### Exercise details
Word for word, repeat all of the entries below.

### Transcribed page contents
......

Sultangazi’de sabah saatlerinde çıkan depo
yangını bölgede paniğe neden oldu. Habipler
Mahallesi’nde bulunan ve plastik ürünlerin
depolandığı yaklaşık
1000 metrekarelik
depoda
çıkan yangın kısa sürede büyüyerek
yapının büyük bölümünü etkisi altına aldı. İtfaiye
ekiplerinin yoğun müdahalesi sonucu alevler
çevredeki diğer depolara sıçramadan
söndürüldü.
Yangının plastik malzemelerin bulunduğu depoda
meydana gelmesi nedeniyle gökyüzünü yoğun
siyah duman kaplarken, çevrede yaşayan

......

### Response
Sultangazi’de sabah saatlerinde çıkan depo
yangını bölgede paniğe neden oldu. Habipler
Mahallesi’nde bulunan ve plastik ürünlerin
depolandığı yaklaşık
1000 metrekarelik
depoda
çıkan yangın kısa sürede büyüyerek
yapının büyük bölümünü etkisi altına aldı. İtfaiye
ekiplerinin yoğun müdahalesi sonucu alevler
çevredeki diğer depolara sıçramadan
söndürüldü.
Yangının plastik malzemelerin bulunduğu depoda
meydana gelmesi nedeniyle gökyüzünü yoğun
siyah duman kaplarken, çevrede yaşayan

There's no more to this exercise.